Okay. We admit it. We were wrong. We thought that there would be a veritable rush on Congress the minute the Grokster decision was handed down to codify around the margins of ruling. We thought that Congress would feel it necessary to get laws on the books pronto to codify how content owners get paid in a free-wheeling P2P world, how those elusive, but well known "bad-actors" get punished and how innovation and technology can continue to flourish within any sort of newly created statutory structure.
We also thought that the RIAA and MPAA would pull an Induce Act and be the first to write a draft that would be so extreme that any compromise would be decidedly tilted in the favor of the entertainment industry.
Yet, the congressional silence has been deafening since last month's ruling.
The CNET piece notes:
Justice Stephen Breyer in his concurring opinion on the MGM v. Grokster case noted that "the legislative option remains available." But so far, members of Congress have applauded the court's unanimous opinion and indicated they plan to leave rule-making to the lower courts for now.
And that's the way it should be, said Don Verrilli, who argued the high court case on behalf of the entertainment industry.
"This is not the time for intervention by Congress," Verrilli said, because the Supreme Court set a "common sense standard" that gives the lower courts sufficient fodder to tackle illicit behavior. "I think (the) court has done a good job in striking the balance with the standard of inducement that it has set forth here."
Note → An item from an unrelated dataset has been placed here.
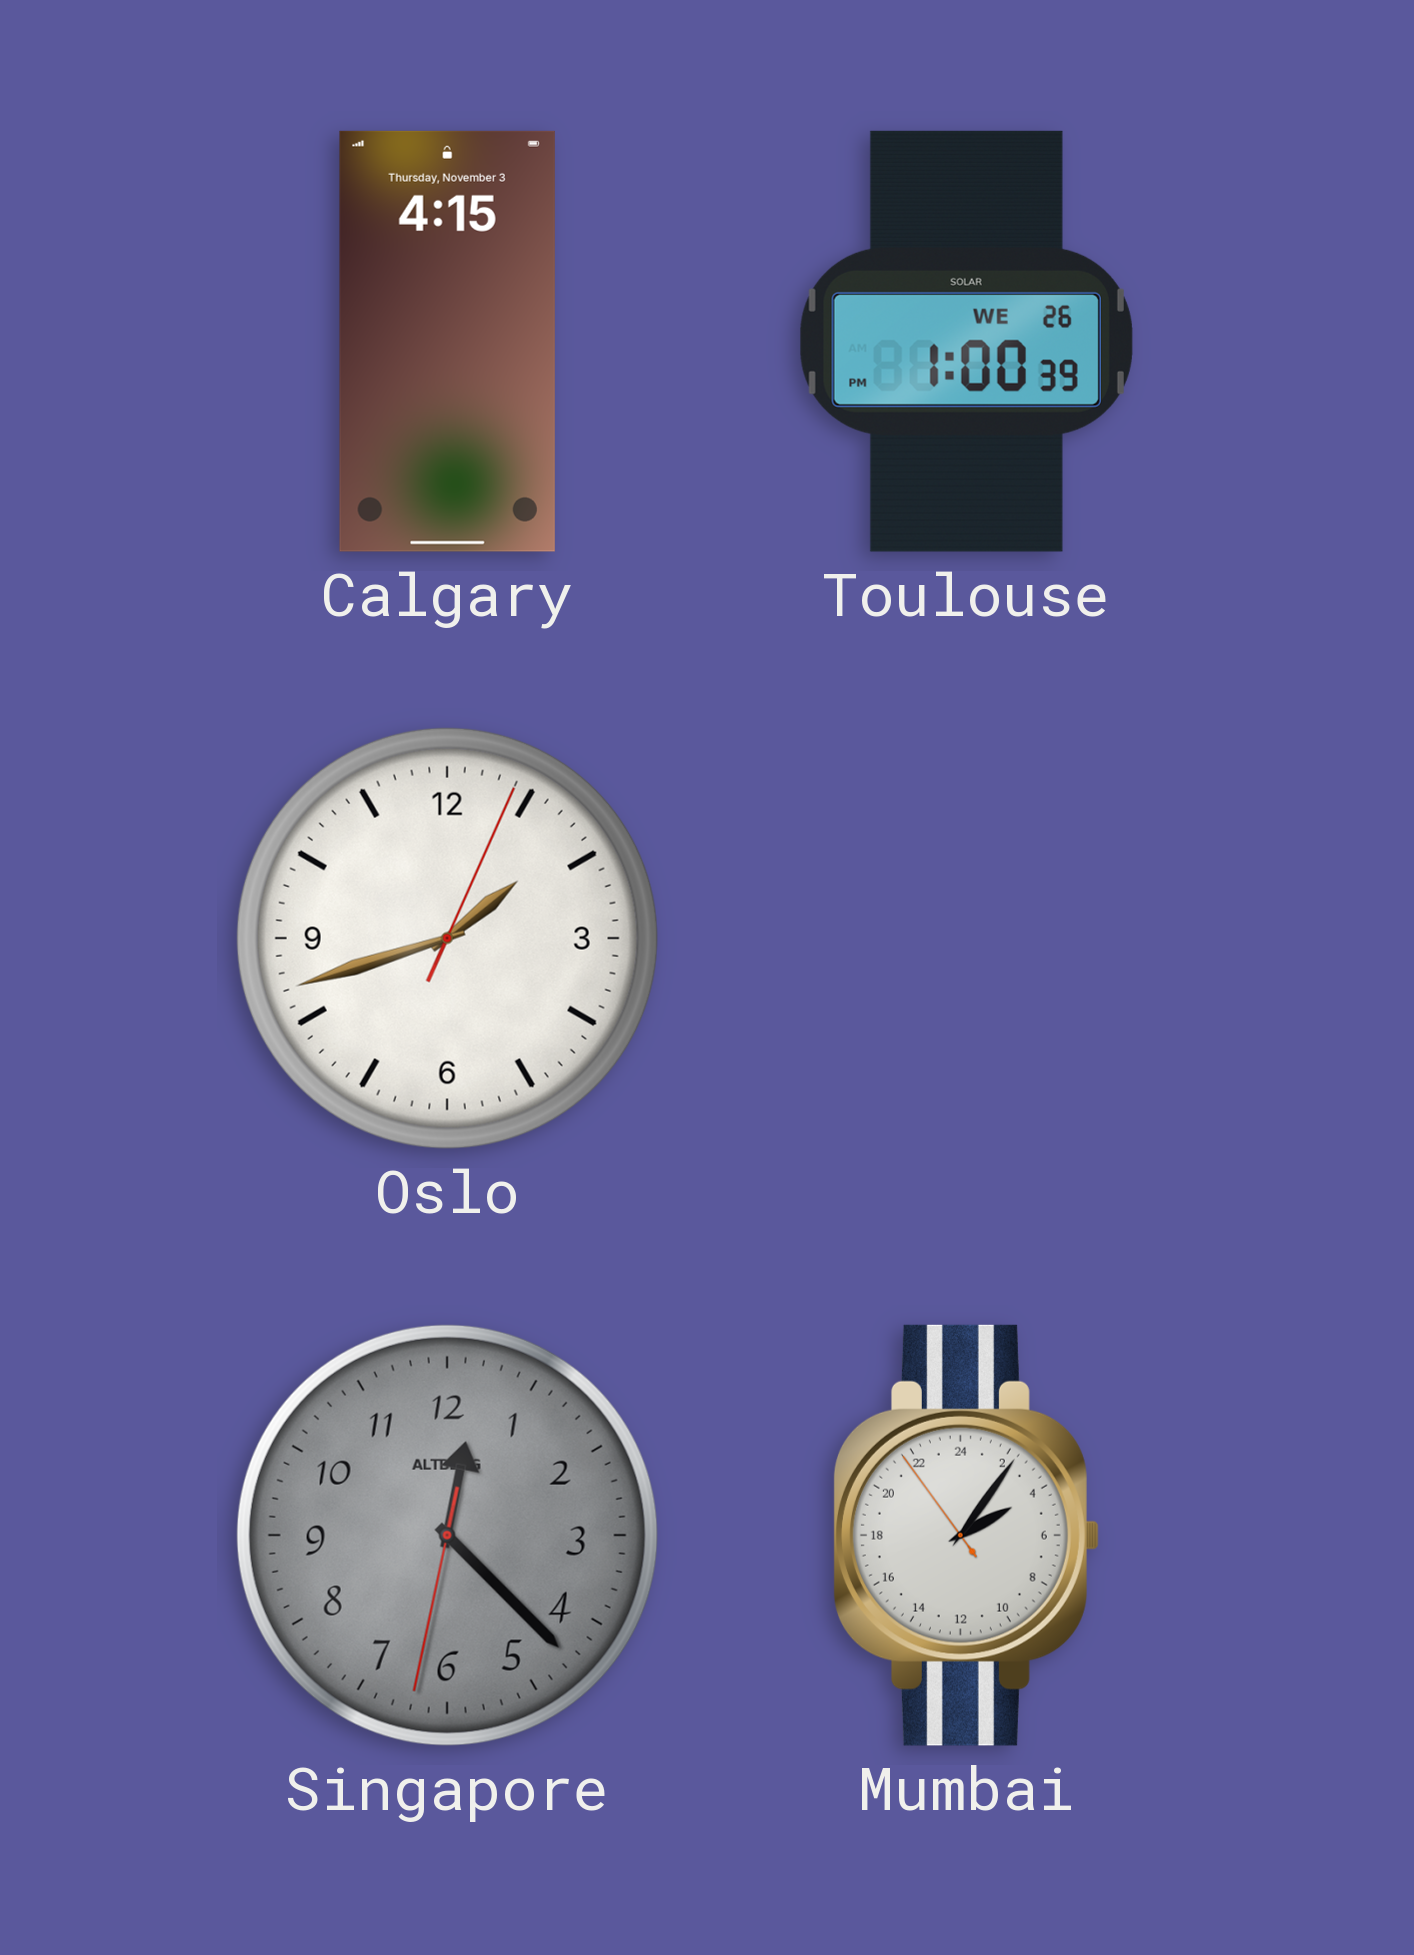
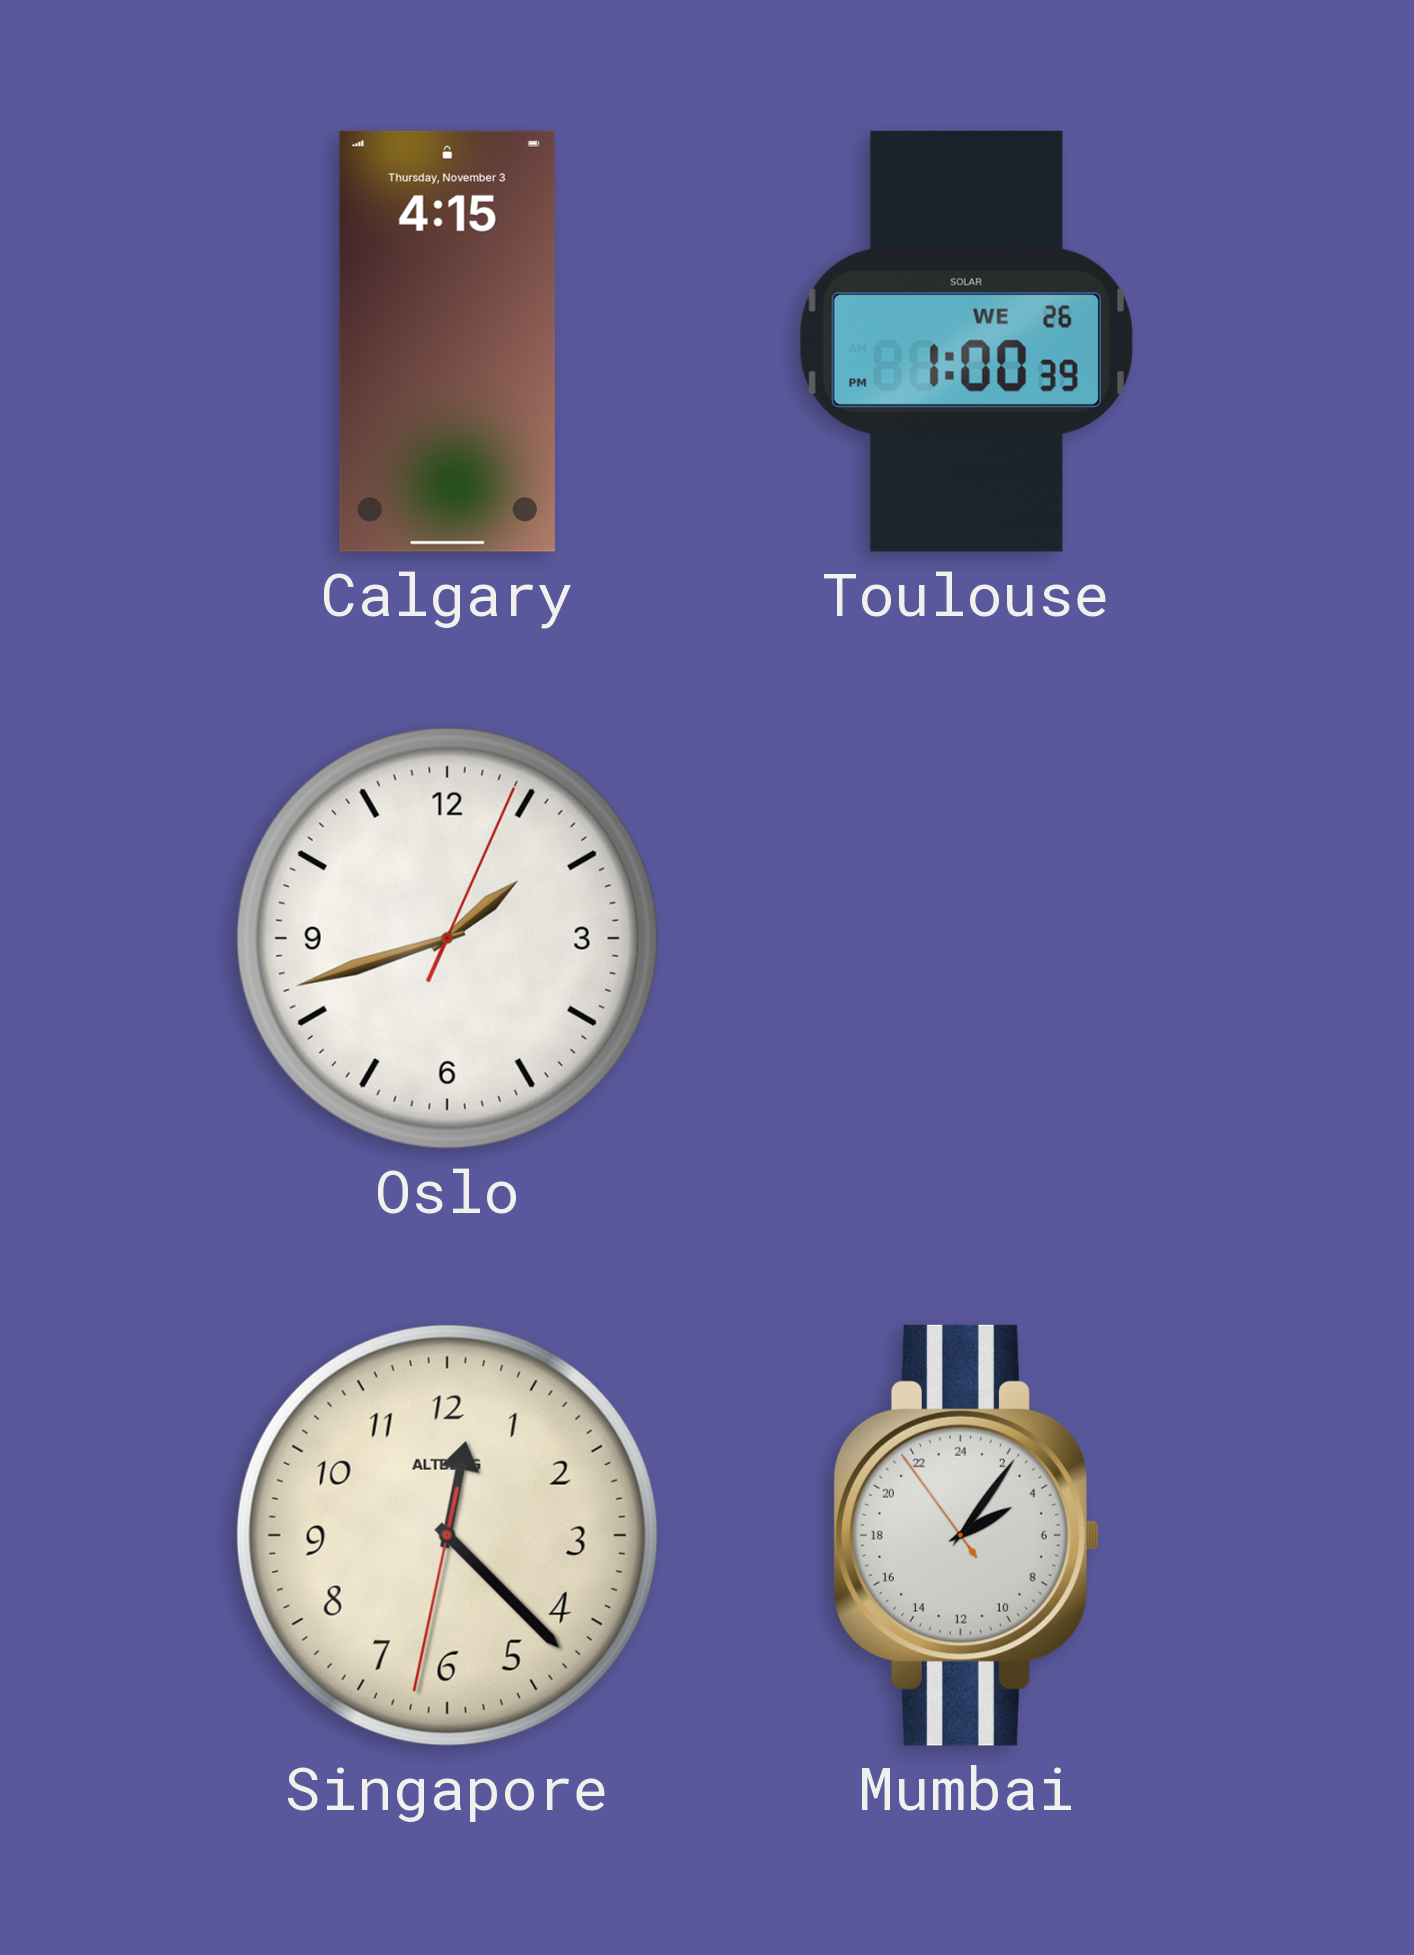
Singapore dial: grey -> cream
Somewhat ironically, it's the EFF that is now pushing for legislation. CNET's Ann Broache paraphrases their suggested approaches as conveyed by the attorney Fred van Lohmann:
First, Congress should implement a "collective licensing" system for peer-to-peer file sharing, wherein users would pay a "reasonable fee," which would in turn be passed on to the copyright holders. Second, lawmakers should scrap the idea of statutory damages--that is, money awarded to copyright owners because of provisions in the law--but leave open the option of awarding actual damages and injunctions through the court action.
InternetNews also quotes Lohmann giving the bottom line on why Hollywood and the tech world need to come together to reach a compromise outside of the lower court process:
"Congress needs to clear the way for collective licensing of P2P file sharing, allowing P2P users to pay a reasonable fee to 'get legit,'" von Lohmann said. "Today, one in five American Internet users are downloading from P2P networks, despite more than 12,000 lawsuits filed by the entertainment industry. More lawsuits will not resolve the P2P dilemma."
Corante's Alex Wexelblatt responds to Lohmann's legislative siren:
Von Lohmann seems to want Congress to legislate a new "bright line" that would clearly establish clear protection for inventors and innovators. An admirable goal, but considering how godawful most of the IP-related legislation emerging from Congress has been in the past 10 years I'd class this as a foolish wish. Congress doesn't seem inclined to act in any case, which means we're likely going to have to go back to a series of lower-court cases and appeals to try and establish what Grokster's "intention" standard means. Even if we got a bright line, that doesn't mean it would necessarily be a better or more sensible situation
What's a little surprising to us is that EFF has so aggressively moved from representing the Groksters and StreamCasts of the world to speaking in the name of the Apples and the Microsofts. It's perhaps a wise political move by EFF, but why are they filling the industry void on post decision comment?